Divided We Fall

Divided We Fall by Jan Hrebejk, adapting a novel by Petr Jarchovsky is a very Czech film: charming, warm-hearted, funny, humane and philosophical—a velvet revolution sort of movie. Set before, during and just after the Nazi occupation of Czechoslovakia, its characters are all humble, flawed but decent folk coping as best they can with the horrors all around them. No one is really aware of making hard choices, or the choices come too quickly to be agonized over. But in the end a virtuous circle of right choices, not always made for the right reasons, creates a bulwark of humanity against the engulfing tide of savagery on both sides as the war draws to an end. When one character appeals to another by exhorting him to “Be human,” we reflect that the film itself takes this advice.

The story centers around Josef (Boleslav Polivka) and Marie (Anna Siskova) Cizek. In three short vignettes ahead of the main title we learn that Josef worked before the war for the Jewish Wiener family. When with the Nazi occupation the family were taken to Thierienstadt, thinking that they would soon be back, Josef agreed to keep an eye on their posh villa for them. He also was friendly with, if slightly contemptuous toward, another former employee, Horst Prohazka (Jaroslav Dusek), now become a minor Nazi party functionary. Young David Wiener (Csongor Kassai) bribes a guard, escapes from the concentration camp and returns surreptitiously to his home town. “I have lived here all my life,” he explains. “I thought someone here might help me.” But the first person he appeals to, Frantisek Simacek (Jiri Pecha), tries to turn him in, reminding him (and us) that the Nazis will execute everyone on the street if he is caught.

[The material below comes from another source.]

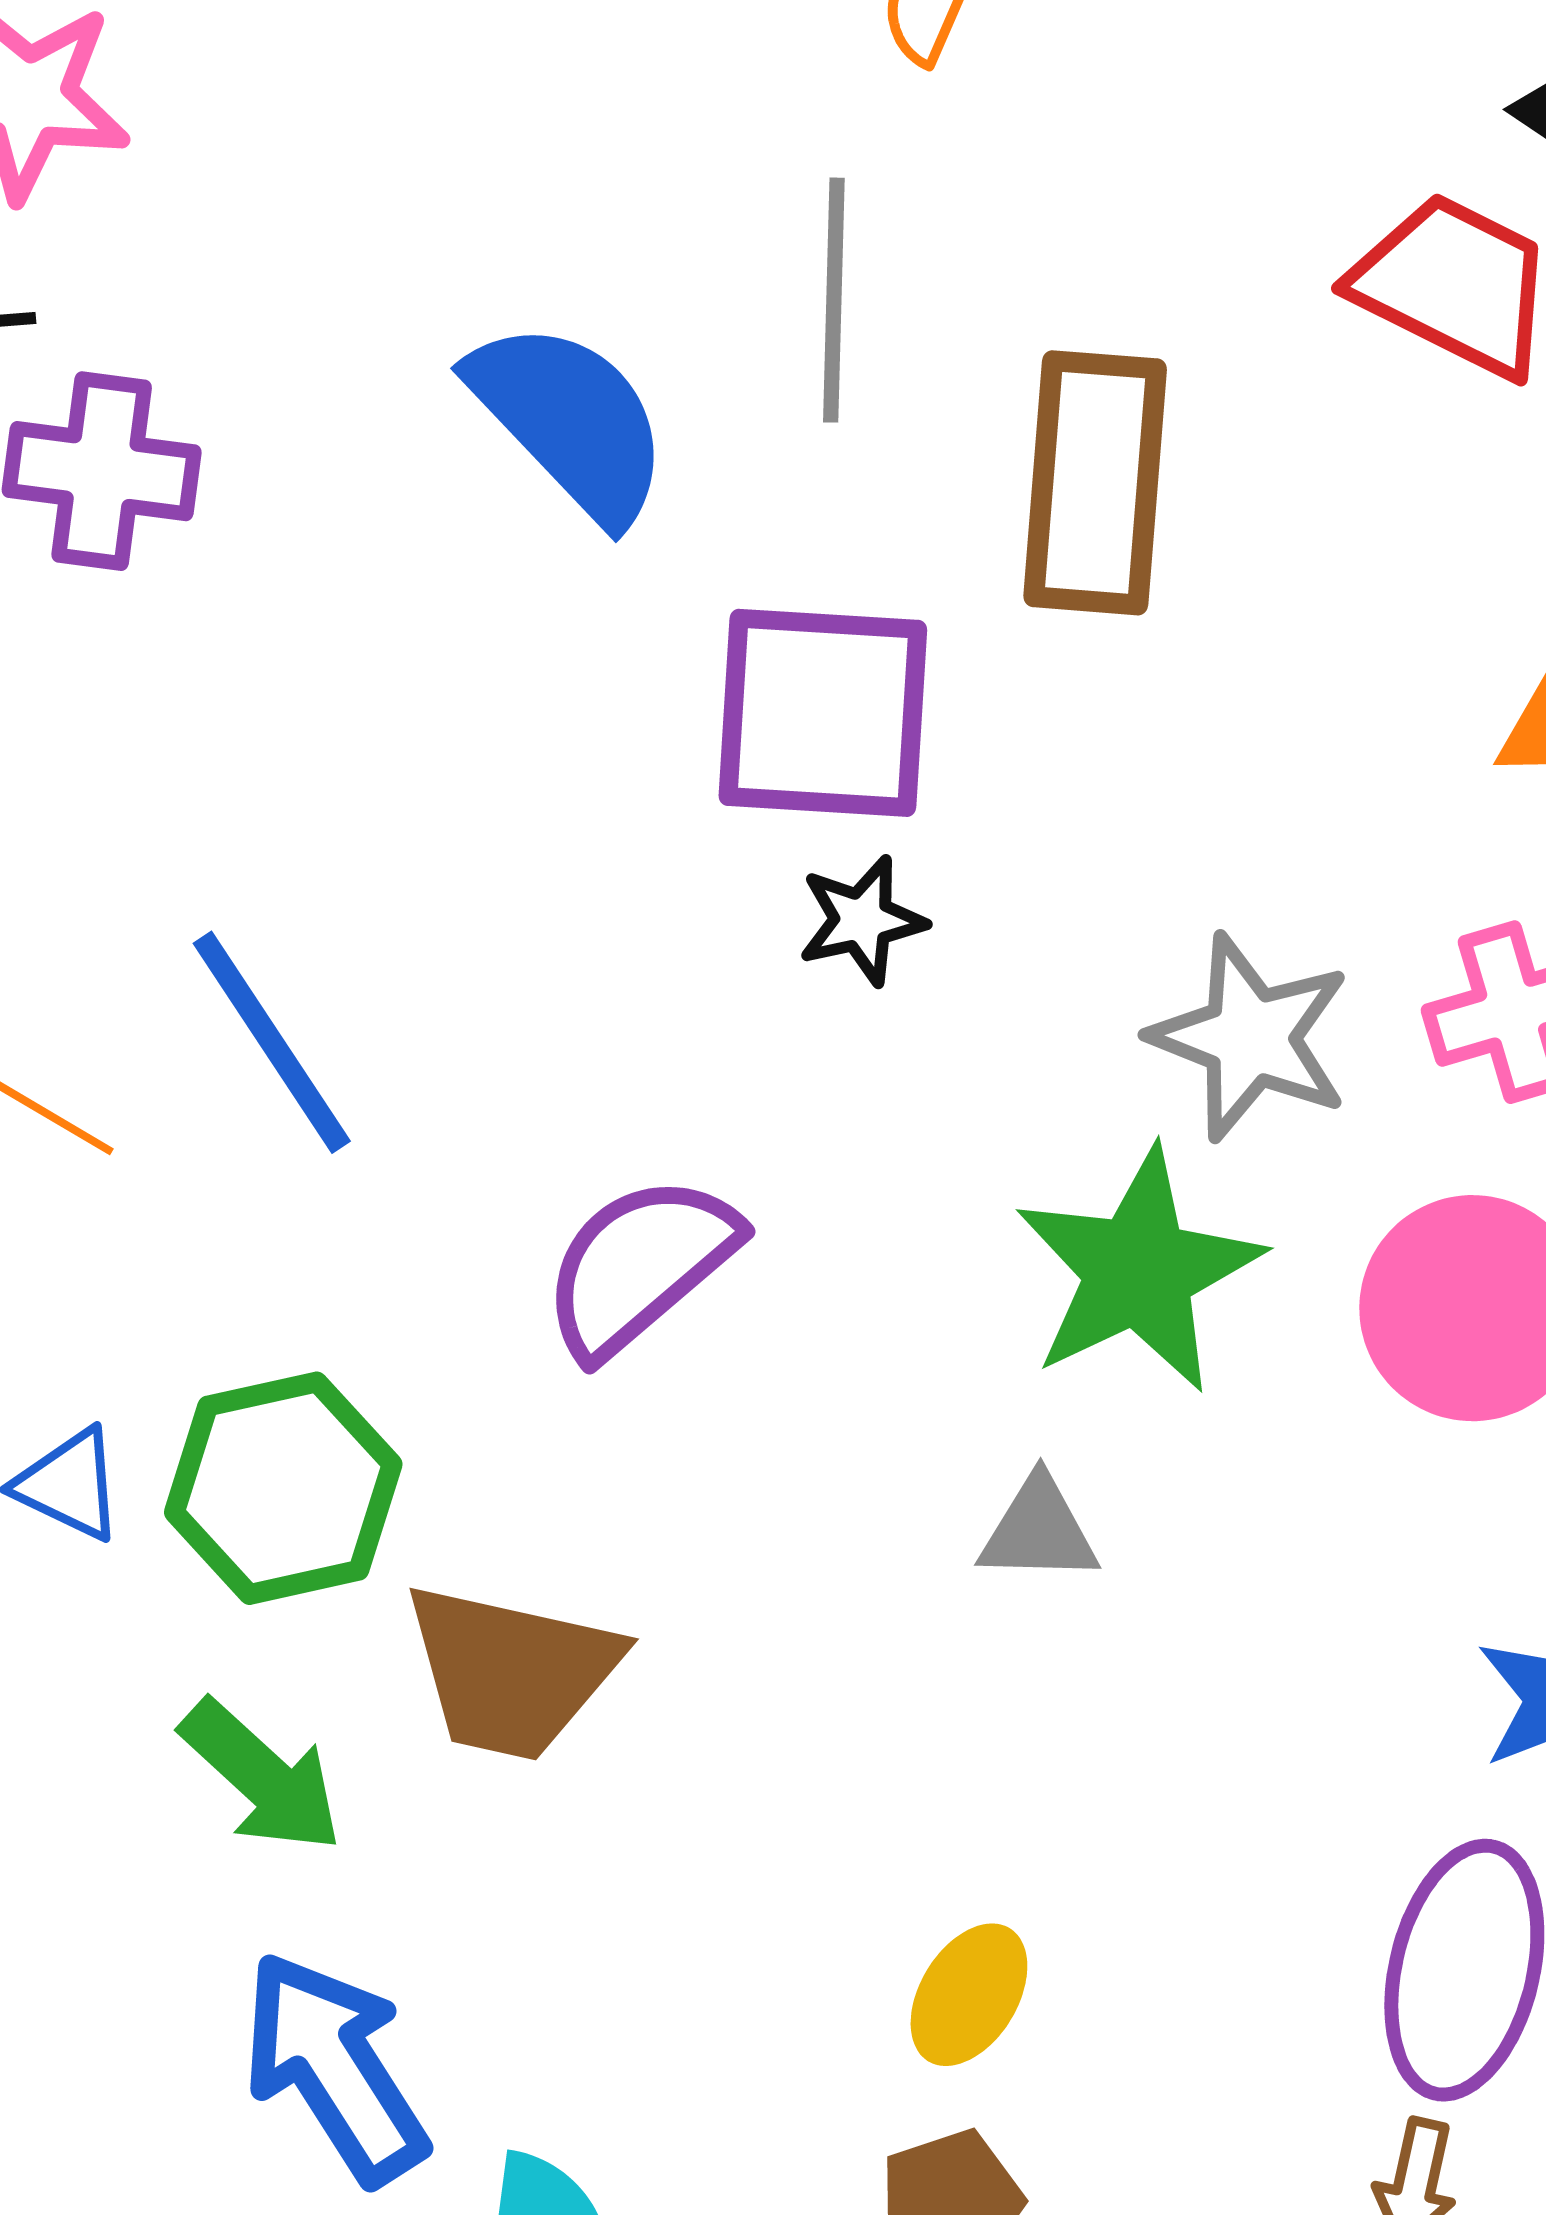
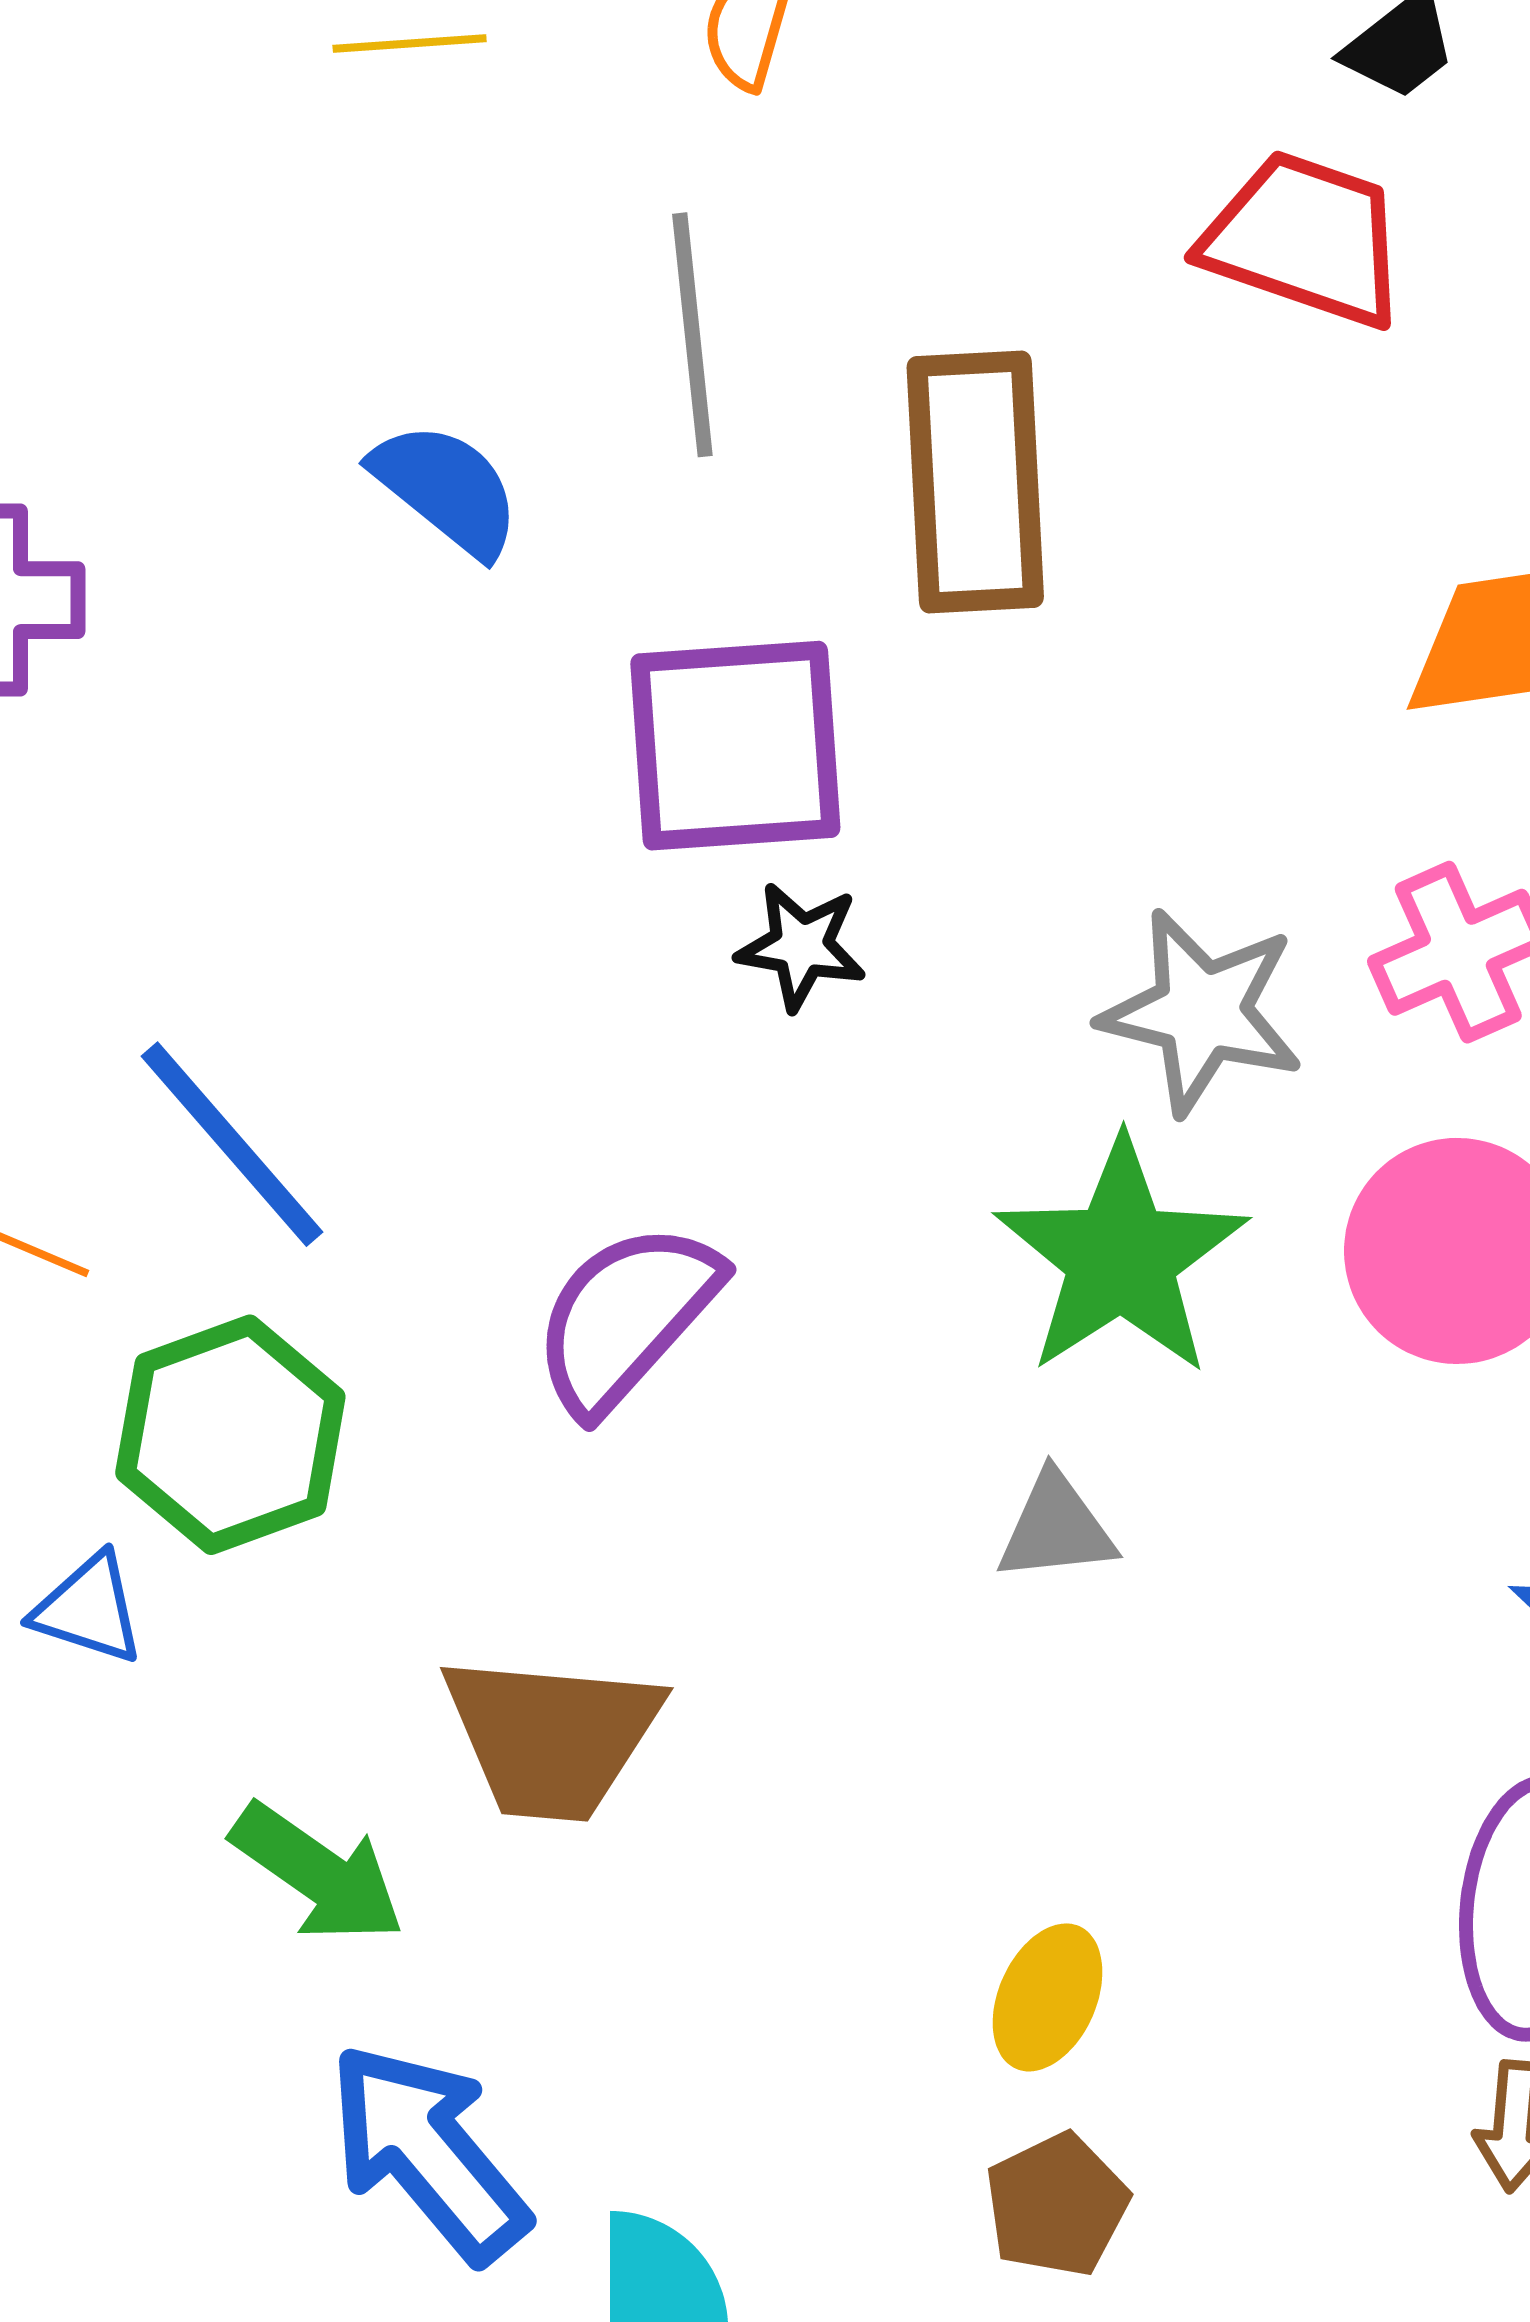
blue semicircle: (570, 421) -> (446, 489), size x0.7
black star: (862, 920) -> (801, 946), turned 30
green hexagon: (283, 1488) -> (230, 1435), moved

The film proper begins as Josef, dutifully making his rounds at the villa, encounters David hiding out there. Knowing that a German family is to move in the next day, he agrees to hide the fugitive in the Cizek pantry. Josef is very far from being the heroic type, and in fact he soils himself at the very thought of the danger he is exposing himself and his wife to. But he can’t say no to David’s appeal. And, just to make his undertaking even more hazardous, Prohazka keeps dropping in on them unexpectedly—partly in the hope of finding the attractive Marie alone but also to argue with his friend about the progress of the war and to assure him that Hitler will win. In order to avoid suspicion, Josef allows Prohazka to persuade him to take a job with the local Nazi party under the new tenant of the Wieners’ villa, one Albrecht Kepke (Martin Huba).

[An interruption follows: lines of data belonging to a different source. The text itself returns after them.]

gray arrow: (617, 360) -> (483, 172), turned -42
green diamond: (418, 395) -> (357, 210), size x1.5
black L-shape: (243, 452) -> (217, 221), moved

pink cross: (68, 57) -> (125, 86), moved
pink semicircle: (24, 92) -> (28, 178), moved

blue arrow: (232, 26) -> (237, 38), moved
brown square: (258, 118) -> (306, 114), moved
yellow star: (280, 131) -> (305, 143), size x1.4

His absence allows Prohazka to romance Marie, who is a devout Catholic and puts up a stiff resistance in spite of her new suitor’s power as a Nazi official. He confides in her that it is really his ambitious wife who has made him a Nazi, and that he doesn’t believe in it himself. Meanwhile, Josef is discovering from the local Nazi doctor, a specialist in sterilizing gypsies, that the reason he and Marie cannot have children is that he is infertile. When the rejected Prohazka attempts to billet the now-disgraced Kepke, whose son has been shot as a deserter on the Eastern Front, on the Cizeks. Marie, not knowing of her husband’s test results, says that she is pregnant, and so they will need the extra room. With the realization that only an actual pregnancy will prevent discovery and death, comes more and more evidence that the Nazis are losing the war and that their neighbors, especially the Simaceks, are more and more resentful of the Cizeks’ apparent cosiness with party officials.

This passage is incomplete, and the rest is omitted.